[Bug] 3-node PD cluster fails when pd0 is not raft leader — getLeaderGrpcAddress() NPE in bridge network mode

### Bug Type (问题类型)

others (please edit later)

### Before submit

- [x] 我已经确认现有的 [Issues](https://github.com/apache/hugegraph/issues) 与 [FAQ](https://hugegraph.apache.org/docs/guides/faq/) 中没有相同 / 重复问题 (I have confirmed and searched that there are no similar problems in the historical issue and documents)

### Environment (环境信息)

- Server Version: 1.7.0
- Backend: hstore (3 PD + 3 Store + 3 Server)
- OS: macOS Apple M4
- related pr - #2952 
- Network: Docker bridge mode (static IPs via ipam)
- Docker Desktop: latest

## Summary
In a 3-node PD cluster running in Docker bridge network mode, the cluster 
only works correctly when pd0 wins the raft leader election.
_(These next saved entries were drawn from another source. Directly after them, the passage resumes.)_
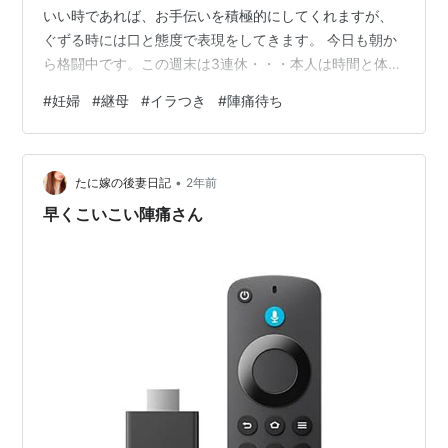
いい時であれば、お手伝いを積極的にしてくれますが、
ぐずる時には口と態度で表現をしてきます。 今日も朝か
ら格闘中です。この週末は3連休・・・本人は時間と体力
を持て余していて、発散したいのかもしれませんが、主
#
妊婦
#
継母
#
イラつき
#
陣痛待ち
婦の私に完全なお休みはありません。 何でもかんでも妊
婦であることを盾にしたい訳ではありませんが、今の私
は1日中活動することが難しいです。 相手は小学1年生で
•
すが、自分の機嫌と都合でイラいて当たられることに黙
たに嫁の後妻日記
2年前
っていられる私ではありません。大人気ないと言われて
早くこいこい陣痛さん
しまえば、そうなのかもしれませんが・…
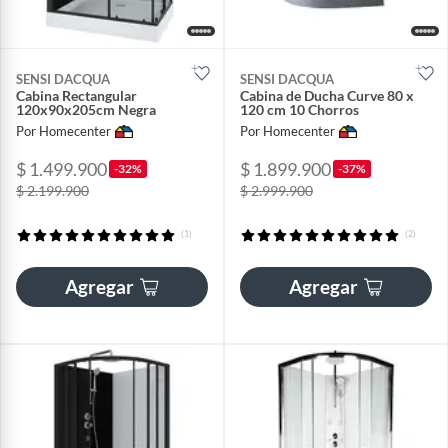
SENSI DACQUA
SENSI DACQUA
Cabina Rectangular
Cabina de Ducha Curve 80 x
120x90x205cm Negra
120 cm 10 Chorros
Por Homecenter
Por Homecenter
$ 1.499.900
$ 1.899.900
-32%
-37%
$ 2.199.900
$ 2.999.900
(1)
(2)
Agregar
Agregar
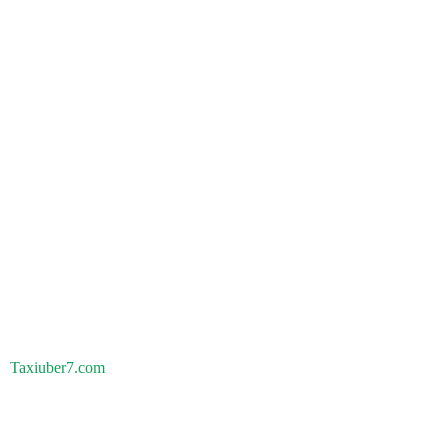
Taxiuber7.com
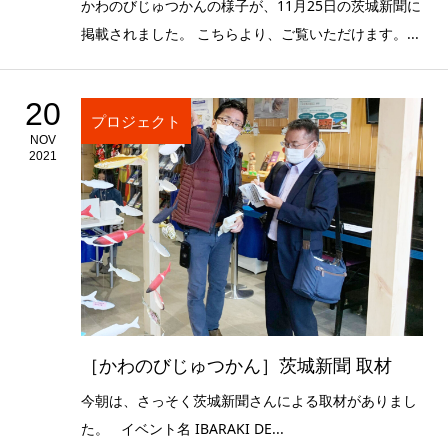
かわのびじゅつかんの様子が、11月25日の茨城新聞に
掲載されました。 こちらより、ご覧いただけます。...
20
プロジェクト
NOV
2021
［かわのびじゅつかん］茨城新聞 取材
今朝は、さっそく茨城新聞さんによる取材がありまし
た。 イベント名 IBARAKI DE...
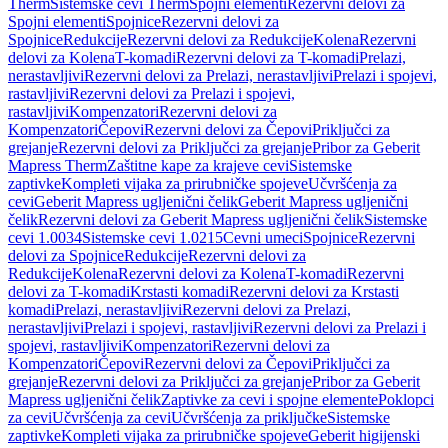
Therm
Sistemske cevi Therm
Spojni elementi
Rezervni delovi za
Spojni elementi
Spojnice
Rezervni delovi za
Spojnice
Redukcije
Rezervni delovi za Redukcije
Kolena
Rezervni
delovi za Kolena
T-komadi
Rezervni delovi za T-komadi
Prelazi,
nerastavljivi
Rezervni delovi za Prelazi, nerastavljivi
Prelazi i spojevi,
rastavljivi
Rezervni delovi za Prelazi i spojevi,
rastavljivi
Kompenzatori
Rezervni delovi za
Kompenzatori
Čepovi
Rezervni delovi za Čepovi
Priključci za
grejanje
Rezervni delovi za Priključci za grejanje
Pribor za Geberit
Mapress Therm
Zaštitne kape za krajeve cevi
Sistemske
zaptivke
Kompleti vijaka za prirubničke spojeve
Učvršćenja za
cevi
Geberit Mapress ugljenični čelik
Geberit Mapress ugljenični
čelik
Rezervni delovi za Geberit Mapress ugljenični čelik
Sistemske
cevi 1.0034
Sistemske cevi 1.0215
Cevni umeci
Spojnice
Rezervni
delovi za Spojnice
Redukcije
Rezervni delovi za
Redukcije
Kolena
Rezervni delovi za Kolena
T-komadi
Rezervni
delovi za T-komadi
Krstasti komadi
Rezervni delovi za Krstasti
komadi
Prelazi, nerastavljivi
Rezervni delovi za Prelazi,
nerastavljivi
Prelazi i spojevi, rastavljivi
Rezervni delovi za Prelazi i
spojevi, rastavljivi
Kompenzatori
Rezervni delovi za
Kompenzatori
Čepovi
Rezervni delovi za Čepovi
Priključci za
grejanje
Rezervni delovi za Priključci za grejanje
Pribor za Geberit
Mapress ugljenični čelik
Zaptivke za cevi i spojne elemente
Poklopci
za cevi
Učvršćenja za cevi
Učvršćenja za priključke
Sistemske
zaptivke
Kompleti vijaka za prirubničke spojeve
Geberit higijenski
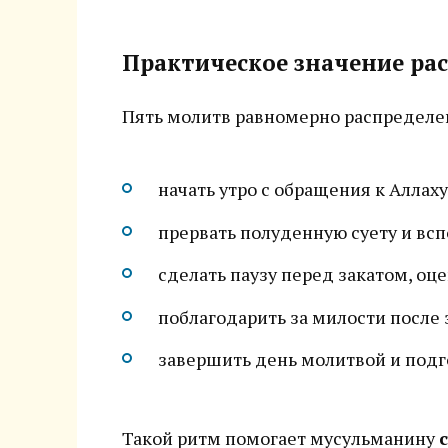
Практическое значение ра
Пять молитв равномерно распределен
начать утро с обращения к Аллаху
прервать полуденную суету и всп
сделать паузу перед закатом, оц
поблагодарить за милости после 
завершить день молитвой и подго
Такой ритм помогает мусульманину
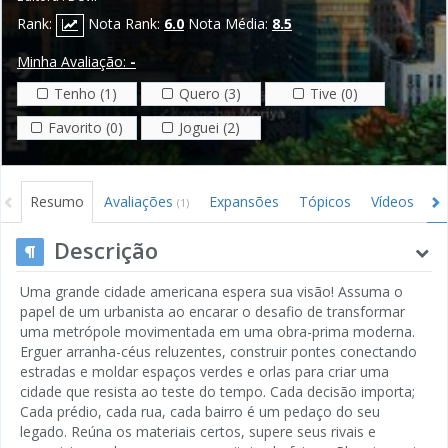
Rank:
Nota Rank:
6.0
Nota Média:
8.5
Minha Avaliação:
-
Tenho (1)
Quero (3)
Tive (0)
Favorito (0)
Joguei (2)
Resumo
Avaliações
Expansões
Tópicos
Vídeos
I
(1)
Descrição
Uma grande cidade americana espera sua visão! Assuma o
papel de um urbanista ao encarar o desafio de transformar
uma metrópole movimentada em uma obra-prima moderna.
Erguer arranha-céus reluzentes, construir pontes conectando
estradas e moldar espaços verdes e orlas para criar uma
cidade que resista ao teste do tempo. Cada decisão importa;
Cada prédio, cada rua, cada bairro é um pedaço do seu
legado. Reúna os materiais certos, supere seus rivais e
If pd1 or pd2 
becomes leader, store registration fails, partitions are never distributed, 
and HugeGraph servers cannot initialize.

## Root Cause
In RaftEngine.java, getLeaderGrpcAddress() makes a live bolt RPC call to 
discover the leader's gRPC address when the current node is a follower:

    return raftRpcClient.getGrpcAddress(
        raftNode.getLeaderId().getEndpoint().toString()
    ).get().getGrpcAddress();  // .get() returns null in bridge mode → NPE

This call fails in Docker bridge mode — the TCP connection establishes 
successfully but the bolt RPC response never returns, causing 
CompletableFuture.get() to return null and throw NPE.

This causes:
1. redirectToLeader() fails with NPE
2. Store registration requests landing on follower PDs are never forwarded
3. Stores register but partitions are never distributed (partitionCount:0)
4. HugeGraph servers stuck in DEADLINE_EXCEEDED loop indefinitely

## Why It Only Affects Bridge Mode
In host network mode all PD nodes communicate via 127.0.0.1 — the bolt RPC 
call succeeds instantly over loopback. In bridge mode the call traverses 
Docker's virtual network and the response never arrives properly.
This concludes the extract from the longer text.